The decision by the World Bank to convert 20 percent of its loans into grants was highly controversial. The United States originally proposed that up to 50 percent of loans should be converted into grants, a figure that was reduced to 20 percent after a long period of negotiation. Our Secretary of State was strongly opposed to the US proposals, maintaining that if the World Bank did not expect the money to be repaid, its future funding would be cast into doubt.
That is a long series of questions, but I know that the Minister has a great deal of material at her fingertips.
Mr Dennis Turner (Wolverhampton, South-East): I wonder whether the hon. Gentleman can tell us whether he and his party will support the two draft orders?

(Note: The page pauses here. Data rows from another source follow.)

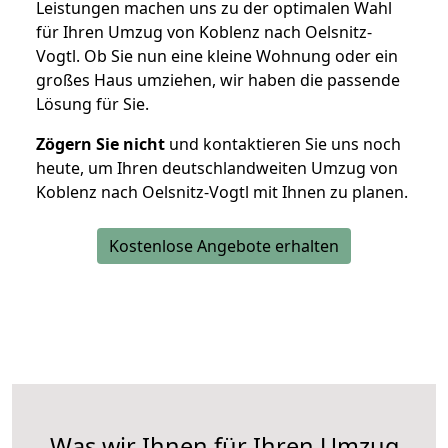
Leistungen machen uns zu der optimalen Wahl
für Ihren Umzug von Koblenz nach Oelsnitz-
Vogtl. Ob Sie nun eine kleine Wohnung oder ein
großes Haus umziehen, wir haben die passende
Lösung für Sie.
Zögern Sie nicht
und kontaktieren Sie uns noch
heute, um Ihren deutschlandweiten Umzug von
Koblenz nach Oelsnitz-Vogtl mit Ihnen zu planen.
Kostenlose Angebote erhalten
Was wir Ihnen für Ihren Umzug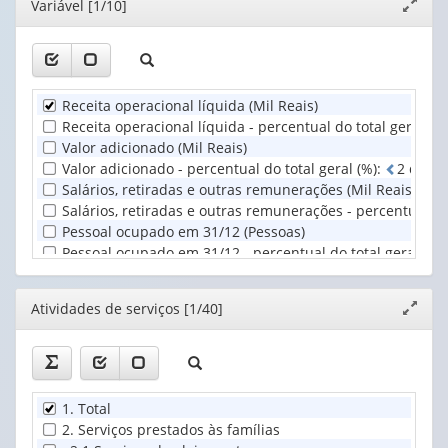
Editor
Variável [1/10]
Expand
apenas
valor):
Ano
janela
1
(1)
valor):
Atividades
de
Unidade
serviços
Receita operacional líquida (Mil Reais)
Territorial
(1)
Receita operacional líquida - percentual do total geral (%)
(1)
Valor adicionado (Mil Reais)
Valor adicionado - percentual do total geral (%)
:
2
d
e
5
Salários, retiradas e outras remunerações (Mil Reais)
Salários, retiradas e outras remunerações - percentual do 
Pessoal ocupado em 31/12 (Pessoas)
Pessoal ocupado em 31/12 - percentual do total geral (%)
Número de empresas (Unidades)
Número de empresas - percentual do total geral (%)
:
2
Editor
Atividades de serviços [1/40]
Expand
janela
1. Total
2. Serviços prestados às famílias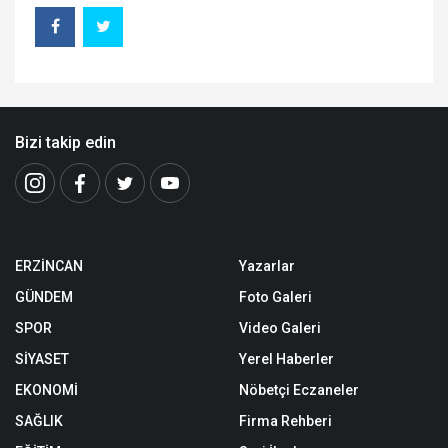
Bizi takip edin
ERZİNCAN
Yazarlar
GÜNDEM
Foto Galeri
SPOR
Video Galeri
SİYASET
Yerel Haberler
EKONOMİ
Nöbetçi Eczaneler
SAĞLIK
Firma Rehberi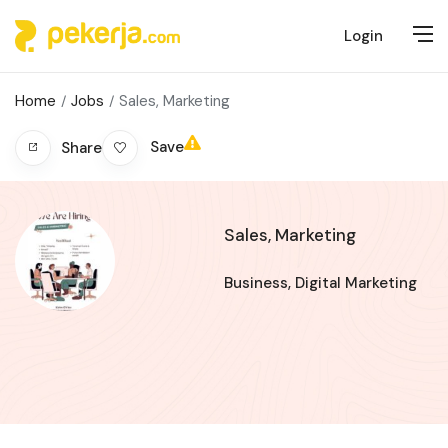
Login
Home
Jobs
Sales, Marketing
Save
Share
Sales, Marketing
Business
,
Digital Marketing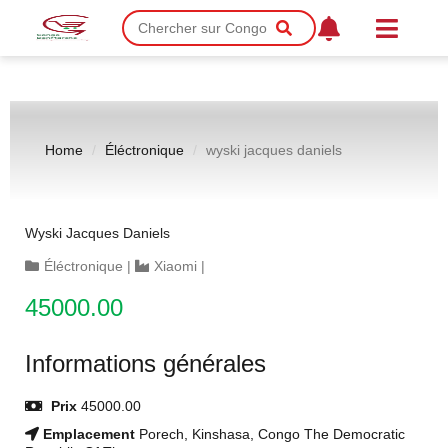
Home
Éléctronique
wyski jacques daniels
Wyski Jacques Daniels
Éléctronique
|
Xiaomi
|
45000.00
Informations générales
Prix
45000.00
Emplacement
Porech, Kinshasa, Congo The Democratic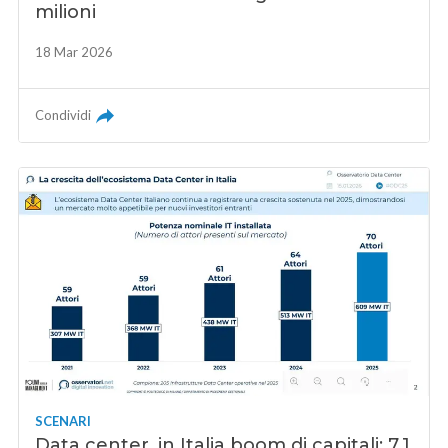
milioni
18 Mar 2026
Condividi
SCENARI
Data center, in Italia boom di capitali: 7,1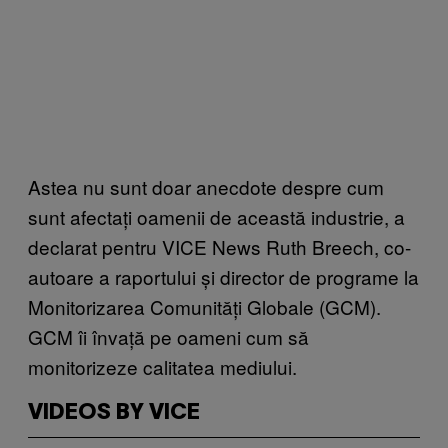
Astea nu sunt doar anecdote despre cum
sunt afectați oamenii de această industrie, a
declarat pentru VICE News Ruth Breech, co-
autoare a raportului și director de programe la
Monitorizarea Comunități Globale (GCM).
GCM îi învață pe oameni cum să
monitorizeze calitatea mediului.
VIDEOS BY VICE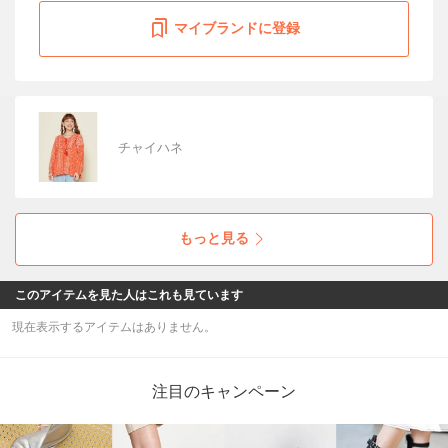
マイブランドに登録
チャイハネ
もっと見る
このアイテムを見た人はこれも見ています
現在表示するアイテムはありません。
注目のキャンペーン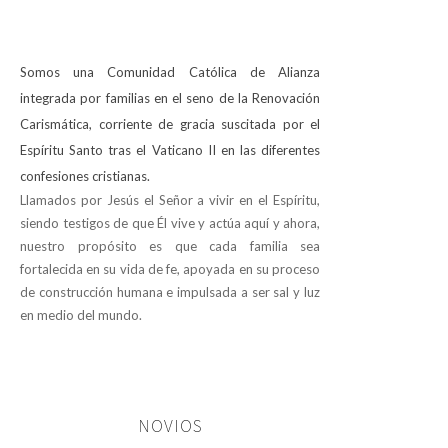
Somos una Comunidad Católica de Alianza
integrada por familias en el seno de la Renovación
Carismática, corriente de gracia suscitada por el
Espíritu Santo tras el Vaticano II en las diferentes
confesiones cristianas.
Llamados por Jesús el Señor a vivir en el Espíritu,
siendo testigos de que Él vive y actúa aquí y ahora,
nuestro propósito es que cada familia sea
fortalecida en su vida de fe, apoyada en su proceso
de construcción humana e impulsada a ser sal y luz
en medio del mundo.
NOVIOS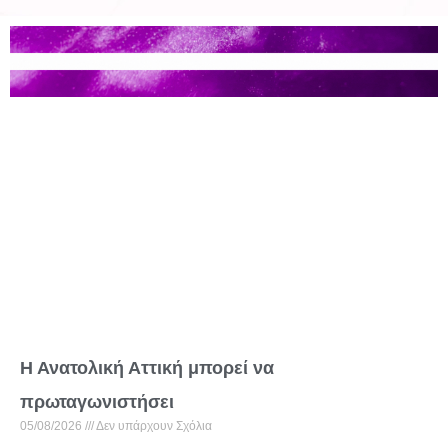
Η Ανατολική Αττική μπορεί να
πρωταγωνιστήσει
05/08/2026
Δεν υπάρχουν Σχόλια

Dr Lewis: I thought that I had made it clear in my opening remarks that there has always been consensus over the funding of these organisations. Given what has been happening in Africa, however, we believe that in order to justify spending so much money – the hon. Gentleman should compare the amount that has been spent in the past with what we are proposing to approve today – we would be failing in our duty if we did not subject the proposals, as well as the operations of the organisations involved, to the closest scrutiny. We have no intention of opposing the granting of the awards today, but we hope to put down a strong and comprehensive series of markers, which will enable those who come after us and look back at today's debate, in perhaps three years' time – just as we look back at the debate held over the African Development Fund in January 2000 – to see to what extent these organisations deserve the support that they will continue to receive today.
I am sorry that my list of questions is so lengthy, but I am sure that the Minister will appreciate, particularly following the expressions of concern made in European Standing Committee B, only two days ago, about the terrible crisis – indeed, the holocaust of the AIDS pandemic – in Africa, that there is strong feeling that the necessarily limited aid that is given by the wealthy countries to the poorest should not be frittered away through inefficiency, incompetence or corruption.